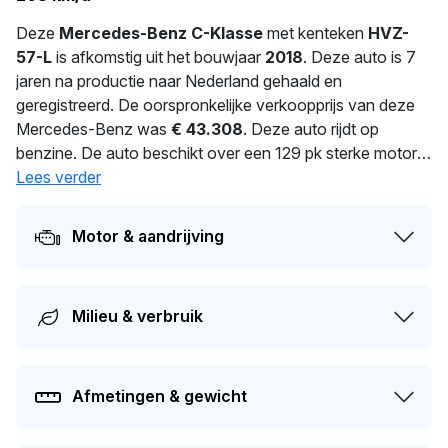
Deze
Mercedes-Benz C-Klasse
met kenteken
HVZ-
57-L
is afkomstig uit het bouwjaar
2018
. Deze auto is 7
jaren na productie naar Nederland gehaald en
geregistreerd. De oorspronkelijke verkoopprijs van deze
Mercedes-Benz was
€ 43.308
. Deze auto rijdt op
benzine. De auto beschikt over een 129 pk sterke motor.
Dit model beschikt over een 1595 cc motor met 4
Lees verder
cilinders. De topsnelheid van deze auto bedraagt 208
km/h. Een uitgebalanceerd gewicht van 1.500 kg voor
Motor & aandrijving
optimale prestaties. De huidige eigenaar heeft deze auto
al
6
dagen in bezit. De APK is geldig tot 22-07-2027. Dit
voertuig heeft 2 eigenaren gehad in het verleden. De
Milieu & verbruik
actuele waarde van dit voertuig is naar schatting
€
18.500
.
Afmetingen & gewicht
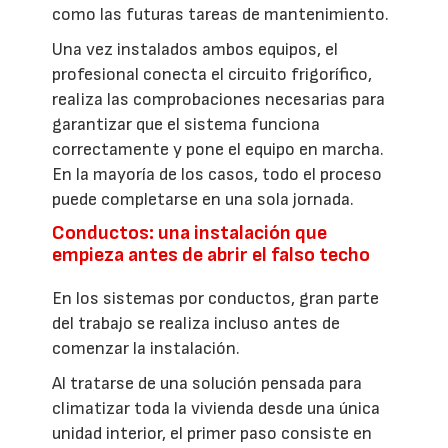
como las futuras tareas de mantenimiento.
Una vez instalados ambos equipos, el
profesional conecta el circuito frigorífico,
realiza las comprobaciones necesarias para
garantizar que el sistema funciona
correctamente y pone el equipo en marcha.
En la mayoría de los casos, todo el proceso
puede completarse en una sola jornada.
Conductos: una instalación que
empieza antes de abrir el falso techo
En los sistemas por conductos, gran parte
del trabajo se realiza incluso antes de
comenzar la instalación.
Al tratarse de una solución pensada para
climatizar toda la vivienda desde una única
unidad interior, el primer paso consiste en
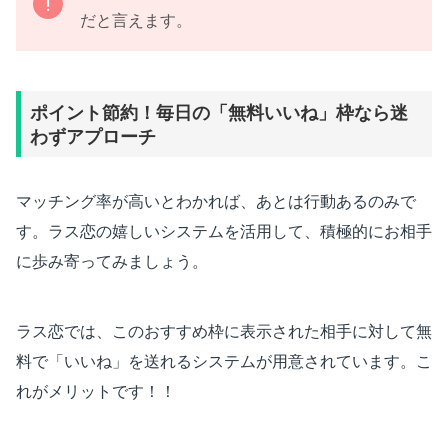
だと言えます。
ポイント節約！毎日の「無料いいね」枠なら迷
わずアプローチ
マッチング率が高いとわかれば、あとは行動あるのみで
す。ラス恋の嬉しいシステムを活用して、積極的にお相手
に歩み寄ってみましょう。
ラス恋では、このおすすめ枠に表示された相手に対して無
料で「いいね」を送れるシステムが用意されています。こ
れがメリットです！！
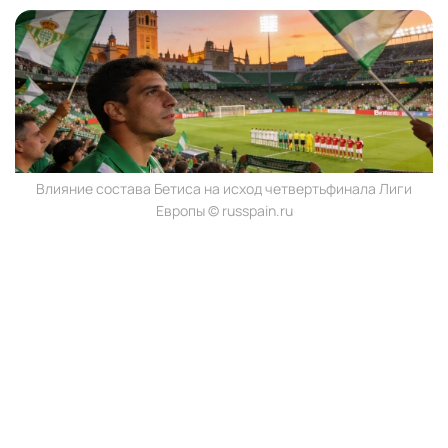
Влияние состава Бетиса на исход четвертьфинала Лиги
Европы © russpain.ru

______________________________

■ **PROBLEM TO WORK ON**
Repeat exactly, and only, the entries from the line with "jaren na productie naar Nederland gehaald en" through the line with "Conductos: una instalación que". Pictures are skipped.

■ **REPLY**
jaren na productie naar Nederland gehaald en
geregistreerd. De oorspronkelijke verkoopprijs van deze
Mercedes-Benz was
€ 43.308
. Deze auto rijdt op
benzine. De auto beschikt over een 129 pk sterke motor.
Dit model beschikt over een 1595 cc motor met 4
Lees verder
cilinders. De topsnelheid van deze auto bedraagt 208
km/h. Een uitgebalanceerd gewicht van 1.500 kg voor
Motor & aandrijving
optimale prestaties. De huidige eigenaar heeft deze auto
al
6
dagen in bezit. De APK is geldig tot 22-07-2027. Dit
voertuig heeft 2 eigenaren gehad in het verleden. De
Milieu & verbruik
actuele waarde van dit voertuig is naar schatting
€
18.500
.
Afmetingen & gewicht
como las futuras tareas de mantenimiento.
Una vez instalados ambos equipos, el
profesional conecta el circuito frigorífico,
realiza las comprobaciones necesarias para
garantizar que el sistema funciona
correctamente y pone el equipo en marcha.
En la mayoría de los casos, todo el proceso
puede completarse en una sola jornada.
Conductos: una instalación que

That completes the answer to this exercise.